Mary Michaels is pleased to tell me that her 16-year-old son, Paul, is in front of their house in Troy, Michigan, washing the car. More pleased than you might imagine. Nearly a dozen years ago, the 4-year-old Paul was diagnosed with an astrocytoma, the most common type of brain tumor. The prognosis was grim. Doctors warned that the tumor was too entwined in Paul's brain and optic nerve for debulking surgery--where doctors saw through the skull and physically remove the cancer--to do any good.
More bad news followed. Radiation and chemotherapy are the main weapons of mass destruction in the cancer doctor's arsenal. But they've got their own problems. Chemotherapy powerful enough to annihilate Paul's tumor would probably kill him too. The radiation would likely blind him, stunt his growth, and make him incessantly nauseated, and in the end might not give him much more time.
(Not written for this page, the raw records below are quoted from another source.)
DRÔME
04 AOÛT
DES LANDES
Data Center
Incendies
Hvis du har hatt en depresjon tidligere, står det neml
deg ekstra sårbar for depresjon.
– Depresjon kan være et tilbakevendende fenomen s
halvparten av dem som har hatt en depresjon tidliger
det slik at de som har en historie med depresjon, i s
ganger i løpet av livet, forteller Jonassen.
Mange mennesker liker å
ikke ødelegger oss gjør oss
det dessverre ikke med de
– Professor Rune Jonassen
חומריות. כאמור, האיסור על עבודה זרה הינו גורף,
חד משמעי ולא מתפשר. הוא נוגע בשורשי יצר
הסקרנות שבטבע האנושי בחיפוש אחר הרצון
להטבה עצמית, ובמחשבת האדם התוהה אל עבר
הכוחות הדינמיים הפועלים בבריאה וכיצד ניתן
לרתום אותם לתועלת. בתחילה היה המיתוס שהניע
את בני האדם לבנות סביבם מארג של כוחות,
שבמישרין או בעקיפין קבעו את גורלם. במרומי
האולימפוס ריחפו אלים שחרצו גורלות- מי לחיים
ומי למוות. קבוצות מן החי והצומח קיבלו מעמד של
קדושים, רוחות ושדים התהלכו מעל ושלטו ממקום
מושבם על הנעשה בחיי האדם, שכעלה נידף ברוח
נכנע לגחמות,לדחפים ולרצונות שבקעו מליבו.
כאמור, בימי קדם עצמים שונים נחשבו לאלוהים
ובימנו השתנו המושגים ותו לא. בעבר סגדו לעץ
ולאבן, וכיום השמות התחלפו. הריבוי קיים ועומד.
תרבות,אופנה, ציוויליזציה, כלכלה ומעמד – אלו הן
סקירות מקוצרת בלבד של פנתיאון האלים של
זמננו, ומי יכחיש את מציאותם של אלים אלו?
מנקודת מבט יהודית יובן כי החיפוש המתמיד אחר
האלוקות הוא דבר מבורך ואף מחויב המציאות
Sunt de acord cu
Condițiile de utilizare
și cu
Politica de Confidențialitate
"We started thinking, 'Why would we do this?'"Mary says. "It would be torturing Paul. But the doctors' attitude was, 'You have to treat it somehow.'"So the Michaelses turned to the grab bag of alternative cancer treatments popular among those mistrustful of standard medicine: "We became macrobiotic. The tumor grew. We went to Mexico for Laetrile. The tumor still grew. As crushed as you are coping with a malignant, inoperable tumor, it takes a lot for hope to die."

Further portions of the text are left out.